Was vielen Frauen mit Gründungsmotivation fehlt, ist eine gezielte finanzielle Förderung und Wissensvermittlung vor der Haustür. Doch auch in diesem Feld ist viel Bewegung und Stand heute positioniert sich jedes Bundesland mit eigenen Förderprogrammen und Netzwerken für Frauen, die ihre Selbständigkeit planen. Wie zugkräftig die Förderungen und Initiativen sind, darüber gibt auch die Anzahl an Neugründungen durch Frauen seit 2019 pro Bundesland Aufschluss. Hier liegt Brandenburg vorne: In den letzten vier Jahren lag der Anteil an weiblich geführten Startups bei 9,98 %. Niedersachsen bildet das Schlusslicht  mit 4,3 %.

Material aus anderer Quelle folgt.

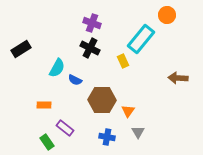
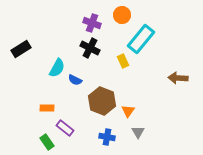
orange circle: moved 45 px left
brown hexagon: moved 1 px down; rotated 20 degrees clockwise
orange rectangle: moved 3 px right, 3 px down
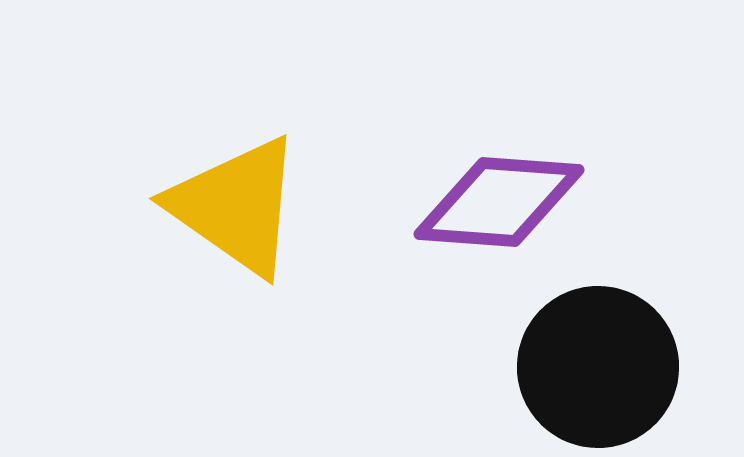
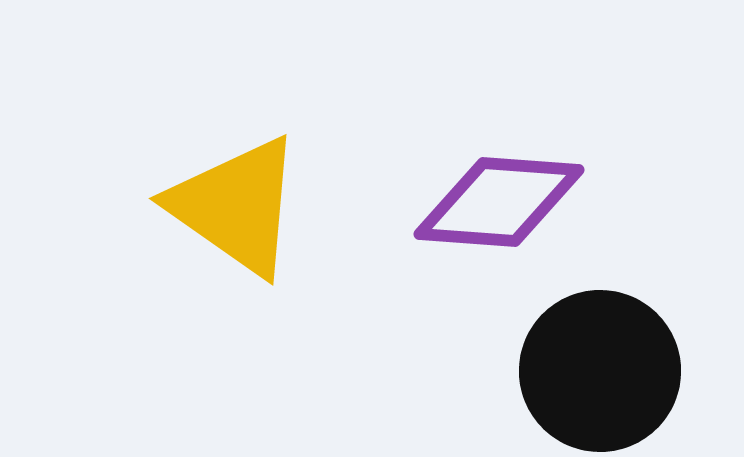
black circle: moved 2 px right, 4 px down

Zusammenfassend lässt sich festhalten, dass sich im Gründungsgeschehen viel Bewegung abzeichnet. Welche Rolle Female Founder in den nächsten Jahren spielen, das hängt in meiner Wahrnehmung sowohl von weiblichen Vorbilder und ihrer Präsenz, als auch von Finanzierungsmitteln für Unternehmensgründerinnen und neuen Arbeitsmodellen wie Remote-Arbeit ab.

 

[1] https://www.de.digital/DIGITAL/Redaktion/DE/Digitalisierungsindex/Publikationen/publikation-download-ki-startups.pdf?__blob=publicationFile&v=3
[2] https://www.top50startups.de/branchen/green-economy
[3] BMWI Gesundheitswirtschaft Fakten & Zahlen 2021

Robert Sperl ist Geschäftsführer des Wirtschaftsinformationsanbieters databyte in Lübeck. Der Wirtschaftspsychologe (Bachelor of Science) ist Experte für Big Data, B2B-Marketing und Prozessoptimierung.